I got around to bypassing the amp gauge today. Last week when starting up the Clipper it died and I could observed a burnt electrical smell. I suspected the amp gauge. As I was disconnecting wires, I noticed that there was a 20 amp circuit breaker connected to the black wire amp post with a small gauge wire going to a harness connected to a relay on the back of the instrument circuit board. The connection on the relay plugged into the headlight switch. Turns out the wire supplies power to the tail lights and marker lights. I ended up removing the circuit breaker and splicing the wire from the relay into a 12 volt wire of the same gauge that powers the light on my external temperature gauge. Once everything was put back together, the RV started right up and the side lights and marker lights worked fine.
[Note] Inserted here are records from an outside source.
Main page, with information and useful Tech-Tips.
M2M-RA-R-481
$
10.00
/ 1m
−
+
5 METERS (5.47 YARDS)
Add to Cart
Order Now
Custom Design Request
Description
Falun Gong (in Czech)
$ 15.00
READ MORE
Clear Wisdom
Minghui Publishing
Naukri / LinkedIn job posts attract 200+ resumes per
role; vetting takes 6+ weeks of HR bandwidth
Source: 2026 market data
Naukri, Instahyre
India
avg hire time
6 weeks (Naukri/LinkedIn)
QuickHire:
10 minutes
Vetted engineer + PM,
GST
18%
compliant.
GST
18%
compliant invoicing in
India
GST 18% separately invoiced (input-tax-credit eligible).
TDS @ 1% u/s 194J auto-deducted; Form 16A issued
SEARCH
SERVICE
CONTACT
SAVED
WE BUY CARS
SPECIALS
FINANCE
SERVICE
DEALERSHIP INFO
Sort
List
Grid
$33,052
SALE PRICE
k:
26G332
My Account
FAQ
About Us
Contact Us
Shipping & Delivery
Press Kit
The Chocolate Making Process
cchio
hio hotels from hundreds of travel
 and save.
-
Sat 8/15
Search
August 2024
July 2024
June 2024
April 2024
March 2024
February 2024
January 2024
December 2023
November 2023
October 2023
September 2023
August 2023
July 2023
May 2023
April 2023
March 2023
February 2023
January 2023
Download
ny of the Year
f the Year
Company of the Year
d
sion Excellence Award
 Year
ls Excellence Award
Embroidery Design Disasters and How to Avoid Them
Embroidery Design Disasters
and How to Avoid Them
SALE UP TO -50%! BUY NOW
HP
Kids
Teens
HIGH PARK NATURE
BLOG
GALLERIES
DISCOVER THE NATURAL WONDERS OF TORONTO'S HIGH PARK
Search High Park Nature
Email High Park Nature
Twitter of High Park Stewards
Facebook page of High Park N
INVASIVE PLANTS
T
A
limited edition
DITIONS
The previous way it was setup looked very Mickey Mouse to me.  I kept the wire connected to the relay, but didn't feel safe splicing the wire from the relay into the 10 gauge with so many amps running through it so that was my thought on choosing another power source. I choose connecting it to the wire powering my external temp gauge. I can tell someone in the past had made some changes to the wiring into the instrument cluster, so my first thought was someone had changed the connection to the marker lights. Looking at the service manual, I saw this was the original configuration for the Dodge B300 van and not unique to the RV conversion. I'm curious why the the connection was not through the welded splice like the diagram shows for most old Mopars. I ordered on Amazon a USB charger that plugs into the cigarette lighter that monitors volts to replace the amp gauge.
77 821 F 1 T Dodge 440

SierraJoe

Volt meter came in today and when I plugged it in and started the RV, it was overcharging and reading between 18 and 19 volts. That would explain why I had to replace the two year old battery when I bought the RV last May. It had a new alternator installed two years ago but the voltage regulator looks fairly old. I disconnected the voltage regulator and when I started the RV, it was not charging. I'm going to assume the voltage regulator is bad. I'll pick one up after work tomorrow and see if that fixes the problem. Hopefully I haven't damaged the battery. Luckily I've only been out on two short trips since I bought the RV.
77 821 F 1 T Dodge 440

austech360

My Clipper has the same issue! I've been researching it.. I guess if the wiring is old and has voltage drop, the VR will see low voltage, and increase the charging voltage to compensate, or I guess these things just fail and start doing wonky things. With a multimeter, on the 20K ohms setting, it should read 1.75 If it's too high. it will output low voltage, if it's too low, it will output high voltage. I think I have that right. It might be the opposite, but this way makes the most sense.